Beware ...the Arched Lower Back

Poor posture, especially while weight lifting, is a set-up for a back injury. Injury can be immediate, or cumulate over time. There are for different postural distortions that are most common in people with lower back pain, all of which we look for when we conduct a squat assesment:
- Excessive forward lean at the shoulders/head
- Low Back Arches
- Low Back Rounds
- Assymetrical weight shift at the hips.
...the desk job In my experience with typical gym members, the arched lower back is the most commonly seen problem. If you think about your jobs - sitting at desks hunched over computers all day long - it is not surprising that the hip flexors and lats get tight and the glutes, hamstrings and deep abdominal core gets weak. The lower back muscles can tighten as a result. Pain results, sometimes caused by muscle and ligament strain, sometimes nerve impingement, and sometimes by damage to a disk.
...poor weight lifting technique Lifting weights with an arched back is a recipe for disaster, especially overhead lifting. Ditto for pulling exercises.
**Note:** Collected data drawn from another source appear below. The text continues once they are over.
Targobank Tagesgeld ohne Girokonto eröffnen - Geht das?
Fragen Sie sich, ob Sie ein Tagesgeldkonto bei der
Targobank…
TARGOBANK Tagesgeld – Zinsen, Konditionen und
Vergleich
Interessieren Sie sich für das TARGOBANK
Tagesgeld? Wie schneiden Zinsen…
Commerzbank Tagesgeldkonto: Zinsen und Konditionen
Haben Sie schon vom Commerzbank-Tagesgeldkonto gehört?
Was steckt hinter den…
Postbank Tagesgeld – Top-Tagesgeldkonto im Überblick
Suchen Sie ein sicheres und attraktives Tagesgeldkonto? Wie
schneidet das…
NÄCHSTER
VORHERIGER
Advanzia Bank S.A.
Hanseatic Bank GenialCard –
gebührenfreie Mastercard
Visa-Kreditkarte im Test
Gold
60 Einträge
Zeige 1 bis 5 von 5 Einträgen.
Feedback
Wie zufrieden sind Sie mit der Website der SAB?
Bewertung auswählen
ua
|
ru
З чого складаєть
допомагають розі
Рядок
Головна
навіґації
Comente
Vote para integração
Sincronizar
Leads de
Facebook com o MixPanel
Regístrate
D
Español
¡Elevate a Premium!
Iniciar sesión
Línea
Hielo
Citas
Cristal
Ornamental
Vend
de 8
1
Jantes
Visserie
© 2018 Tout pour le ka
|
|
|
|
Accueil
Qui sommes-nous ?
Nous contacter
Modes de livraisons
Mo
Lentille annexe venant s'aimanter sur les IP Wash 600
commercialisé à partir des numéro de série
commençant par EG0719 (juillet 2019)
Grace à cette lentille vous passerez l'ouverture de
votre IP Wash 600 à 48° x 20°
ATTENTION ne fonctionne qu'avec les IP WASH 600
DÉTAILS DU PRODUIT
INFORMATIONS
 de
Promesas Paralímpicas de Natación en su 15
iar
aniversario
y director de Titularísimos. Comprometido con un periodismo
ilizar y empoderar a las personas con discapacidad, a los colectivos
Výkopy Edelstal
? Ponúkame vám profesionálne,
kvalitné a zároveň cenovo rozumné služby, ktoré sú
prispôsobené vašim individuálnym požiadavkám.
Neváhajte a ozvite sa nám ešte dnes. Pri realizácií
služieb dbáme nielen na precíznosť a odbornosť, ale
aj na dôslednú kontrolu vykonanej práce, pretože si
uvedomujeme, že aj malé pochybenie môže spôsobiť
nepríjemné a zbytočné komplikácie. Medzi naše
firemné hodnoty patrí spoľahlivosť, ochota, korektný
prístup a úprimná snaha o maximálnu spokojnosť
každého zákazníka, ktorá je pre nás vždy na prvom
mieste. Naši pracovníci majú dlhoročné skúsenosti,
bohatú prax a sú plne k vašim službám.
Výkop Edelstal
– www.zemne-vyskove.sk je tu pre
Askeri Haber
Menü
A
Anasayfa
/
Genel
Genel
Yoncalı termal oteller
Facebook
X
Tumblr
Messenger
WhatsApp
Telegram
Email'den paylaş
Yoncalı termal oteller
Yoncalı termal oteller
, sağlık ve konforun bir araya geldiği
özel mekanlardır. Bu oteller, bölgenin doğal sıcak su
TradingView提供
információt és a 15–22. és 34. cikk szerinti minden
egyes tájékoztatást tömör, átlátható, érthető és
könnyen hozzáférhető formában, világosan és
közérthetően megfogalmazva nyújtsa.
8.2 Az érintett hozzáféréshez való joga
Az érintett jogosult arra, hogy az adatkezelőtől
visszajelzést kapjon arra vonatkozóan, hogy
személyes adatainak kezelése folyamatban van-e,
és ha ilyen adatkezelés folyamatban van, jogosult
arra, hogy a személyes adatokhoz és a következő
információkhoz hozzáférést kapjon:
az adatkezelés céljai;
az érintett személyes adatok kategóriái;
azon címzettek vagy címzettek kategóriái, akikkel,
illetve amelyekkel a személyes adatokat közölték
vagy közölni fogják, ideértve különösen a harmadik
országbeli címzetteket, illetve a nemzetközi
When the spine is in an arched position there is pressure on the disks which can easily lead to herniation or ruptures. Your powerful pectoral muscles or shoulder muscles may be able to handle the weight, but your disks can't.

Want to lift more weight safely without arching your back? Strenghten your core.
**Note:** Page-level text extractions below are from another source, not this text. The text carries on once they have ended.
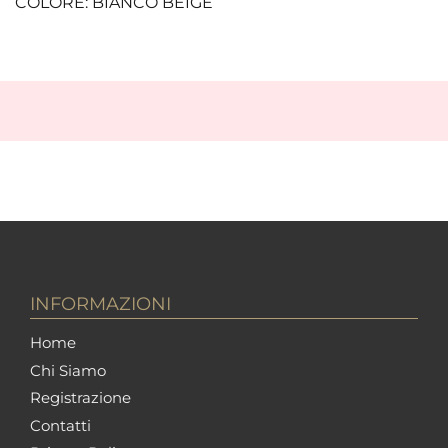
COLORE: BIANCO BEIGE
INFORMAZIONI
Home
Chi Siamo
Registrazione
Contatti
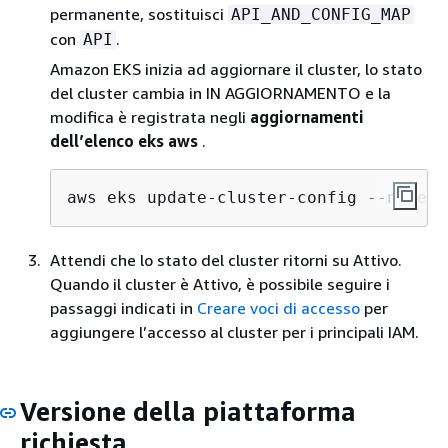
permanente, sostituisci
API_AND_CONFIG_MAP
con
.
API
Amazon EKS inizia ad aggiornare il cluster, lo stato
del cluster cambia in IN AGGIORNAMENTO e la
modifica è registrata negli
aggiornamenti
dell’elenco eks aws
.
aws eks update-cluster-config --name m
Attendi che lo stato del cluster ritorni su Attivo.
Quando il cluster è Attivo, è possibile seguire i
passaggi indicati in
Creare voci di accesso
per
aggiungere l’accesso al cluster per i principali IAM.
Versione della piattaforma
richiesta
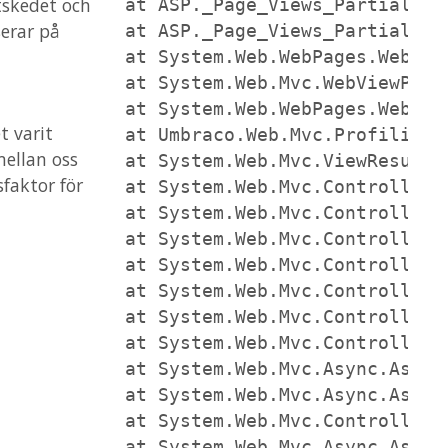
tskedet och
   at ASP._Page_Views_Partials_G
erar på
   at ASP._Page_Views_Partials_G
   at System.Web.WebPages.WebPag
   at System.Web.Mvc.WebViewPage
   at System.Web.WebPages.WebPag
t varit
   at Umbraco.Web.Mvc.ProfilingV
ellan oss
   at System.Web.Mvc.ViewResultB
faktor för
   at System.Web.Mvc.ControllerA
   at System.Web.Mvc.ControllerA
   at System.Web.Mvc.ControllerA
   at System.Web.Mvc.ControllerA
   at System.Web.Mvc.ControllerA
   at System.Web.Mvc.ControllerA
   at System.Web.Mvc.ControllerA
   at System.Web.Mvc.Async.Async
   at System.Web.Mvc.Async.Async
   at System.Web.Mvc.Controller.
   at System.Web.Mvc.Async.Async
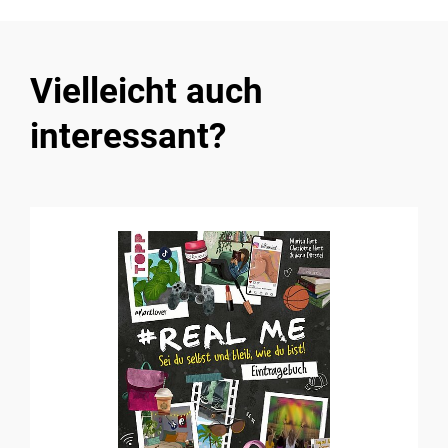
Vielleicht auch
interessant?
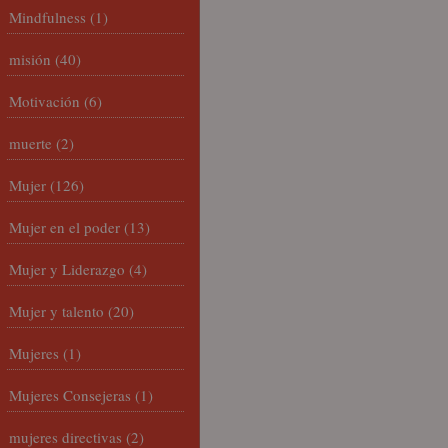
Mindfulness
(1)
misión
(40)
Motivación
(6)
muerte
(2)
Mujer
(126)
Mujer en el poder
(13)
Mujer y Liderazgo
(4)
Mujer y talento
(20)
Mujeres
(1)
Mujeres Consejeras
(1)
mujeres directivas
(2)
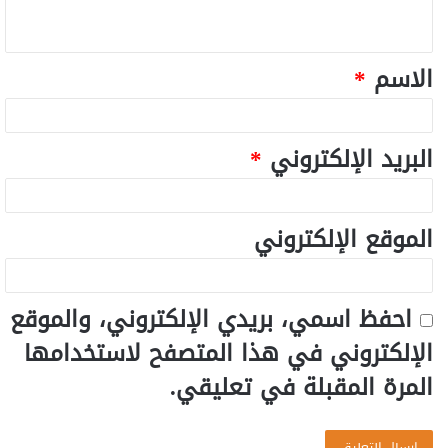
الاسم
*
البريد الإلكتروني
*
الموقع الإلكتروني
احفظ اسمي، بريدي الإلكتروني، والموقع
الإلكتروني في هذا المتصفح لاستخدامها
المرة المقبلة في تعليقي.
Core and Corrective Training Program for Arched Lower Back

The following are some general guidelines and a training program that applies to most people, a more specific program might be developed following a fitness assessment.

Stretch With an arched lower back, the typical tight or overactive muscles are the hip flexors/quadriceps, latissimus dorsi and erector spinae (lower back).

Strenghten The gluteus maximus, hamstring and core stablizers muscles are underactive and need to be strenghtened and activated. Traditional abdominal crunches can actually work against you here - they can train the external abdominals to active before the inner core muscles.